The critical advantages of being a bald and sweaty biped
Could you outrun a horse? In the short term, probably not. A human’s top recorded sprint was 27.8 mph, which isn’t going to impress the fastest horse, who hit 55 mph for a short sprint. Your best hope would be to keep the race going long enough that you have time to make use of our body’s secret weapon: sweaty, bald skin.
Making up for having two fewer legs
As upright primates, humans have a number of unusual pieces of conformation. Sure, we’re kind of top-heavy, with large heads on stressed backs and necks. But our inner ears help our two-legged balancing act. Our large butt muscles stabilize our core, and elastic tendons help make our run more efficient. Our biggest boost, however, is our relatively hairless body and ability to sweat.
When on a long run, we usually worry more about running out of breath than overheating, but this isn’t true of many quadrupeds. While an antelope can sprint at amazing speeds, they need to pant to cool down, and when they’re running, their organs are smushing their lungs against their ribs too much to do that. So that great sprint needs to stop periodically so that they can control their temperature.

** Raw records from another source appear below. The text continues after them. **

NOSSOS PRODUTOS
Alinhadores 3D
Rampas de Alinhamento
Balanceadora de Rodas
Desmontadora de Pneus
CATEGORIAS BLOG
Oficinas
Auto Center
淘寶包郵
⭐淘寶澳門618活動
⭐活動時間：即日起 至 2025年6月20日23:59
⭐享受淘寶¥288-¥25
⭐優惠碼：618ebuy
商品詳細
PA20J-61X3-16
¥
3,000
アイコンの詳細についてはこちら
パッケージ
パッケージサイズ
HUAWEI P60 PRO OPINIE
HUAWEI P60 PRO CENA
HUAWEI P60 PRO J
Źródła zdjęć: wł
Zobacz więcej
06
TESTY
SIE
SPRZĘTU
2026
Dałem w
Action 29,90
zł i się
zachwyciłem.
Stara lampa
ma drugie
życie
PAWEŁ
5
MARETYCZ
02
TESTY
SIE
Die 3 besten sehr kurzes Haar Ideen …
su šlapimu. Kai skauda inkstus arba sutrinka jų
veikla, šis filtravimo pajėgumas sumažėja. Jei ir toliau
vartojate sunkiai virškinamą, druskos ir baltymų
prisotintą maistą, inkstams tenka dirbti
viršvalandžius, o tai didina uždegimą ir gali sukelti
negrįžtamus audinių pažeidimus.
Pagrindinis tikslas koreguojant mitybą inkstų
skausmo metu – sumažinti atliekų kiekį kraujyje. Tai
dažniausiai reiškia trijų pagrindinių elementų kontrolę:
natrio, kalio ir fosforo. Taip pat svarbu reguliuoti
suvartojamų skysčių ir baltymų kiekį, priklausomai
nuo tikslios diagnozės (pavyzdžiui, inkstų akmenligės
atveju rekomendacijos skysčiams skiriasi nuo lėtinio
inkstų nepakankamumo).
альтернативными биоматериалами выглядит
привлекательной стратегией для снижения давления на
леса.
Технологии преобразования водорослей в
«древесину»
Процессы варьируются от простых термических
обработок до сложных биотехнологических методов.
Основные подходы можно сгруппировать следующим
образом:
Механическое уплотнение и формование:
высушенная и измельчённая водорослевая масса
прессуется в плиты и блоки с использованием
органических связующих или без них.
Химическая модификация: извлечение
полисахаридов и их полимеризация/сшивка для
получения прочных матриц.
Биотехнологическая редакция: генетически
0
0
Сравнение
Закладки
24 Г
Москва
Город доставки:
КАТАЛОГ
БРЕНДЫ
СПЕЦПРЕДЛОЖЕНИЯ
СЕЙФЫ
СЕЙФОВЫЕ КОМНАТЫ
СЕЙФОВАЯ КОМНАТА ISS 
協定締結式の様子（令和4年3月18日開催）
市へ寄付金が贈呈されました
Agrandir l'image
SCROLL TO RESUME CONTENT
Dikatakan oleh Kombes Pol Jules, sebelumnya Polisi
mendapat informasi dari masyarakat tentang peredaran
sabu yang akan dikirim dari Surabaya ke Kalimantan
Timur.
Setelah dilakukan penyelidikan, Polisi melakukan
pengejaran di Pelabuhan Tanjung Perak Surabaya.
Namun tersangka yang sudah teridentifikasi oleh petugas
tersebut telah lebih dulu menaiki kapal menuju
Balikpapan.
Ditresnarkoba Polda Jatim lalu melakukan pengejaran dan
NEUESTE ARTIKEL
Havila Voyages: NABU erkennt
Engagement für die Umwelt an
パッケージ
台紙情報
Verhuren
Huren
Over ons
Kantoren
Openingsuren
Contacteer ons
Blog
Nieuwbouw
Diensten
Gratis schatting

Humans, on the other hand, can gasp and pant, but more importantly sweat enough to keep our temperature down without a break. This continuous running may have evolved to help our ancestors hunt. Rather than chase prey down in a sprint, they could slowly wear an animal down, and then catch it when it needed to stop to cool off.
Endurance against equines
These days we’re obviously not running a lot of cows down to eat. But humans have been conducting foot races against others on horseback for the last 35 years in the Man v. Horse Marathon in Wales. The humans get a 15 minute lead, although that’s accounted for in the final time comparisons. The rugged, 22-mile trail acts as an equalizer, with the outcome of the race being often correlating with the weather on race day. Hot races are predictably better for human runners, but cool weather, such as during this year’s race, favors the horses as it helps them make up that cooling deficit. Of course, horses do sweat, but presumably not as efficiently as we do, especially when coupled with our body’s lower skin to volume ratio and lack of hair.
So if you ever need to outrun a horse, just remember to keep going and you’ll pass it eventually.